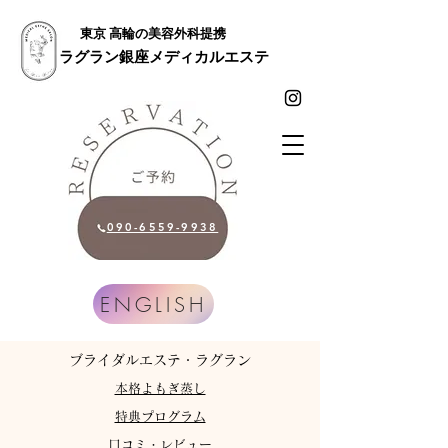
東京 高輪の美容外科提携
ラグラン銀座メディカルエステ
090-6559-9938
ENGLISH
​ブライダルエステ・ラグラン
​本格よもぎ蒸し
特典プログラム
​口コミ・レビュー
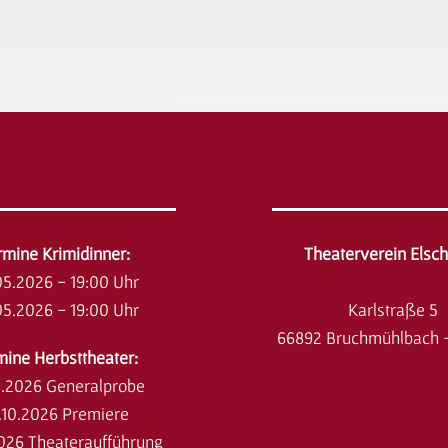
anstaltungen
Adresse
ermine Krimidinner:
Theaterverein Elsc
05.2026 - 19:00 Uhr
05.2026 - 19:00 Uhr
Karlstraße 5
66892 Bruchmühlbach 
mine Herbsttheater:
0.2026 Generalprobe
.10.2026 Premiere
2026 Theateraufführung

______________________________

- **ACTIVITY**
Each entry above must be set down word for word; none of its pictures belong in the copy.

- **RESPONSE TO THE TASK**
東京 高輪の美容外科提携
ラグラン銀座メディカルエステ
090-6559-9938
ENGLISH
​ブライダルエステ・ラグラン
​本格よもぎ蒸し
特典プログラム
​口コミ・レビュー
anstaltungen
Adresse
ermine Krimidinner:
Theaterverein Elsc
05.2026 - 19:00 Uhr
05.2026 - 19:00 Uhr
Karlstraße 5
66892 Bruchmühlbach 
mine Herbsttheater:
0.2026 Generalprobe
.10.2026 Premiere
2026 Theateraufführung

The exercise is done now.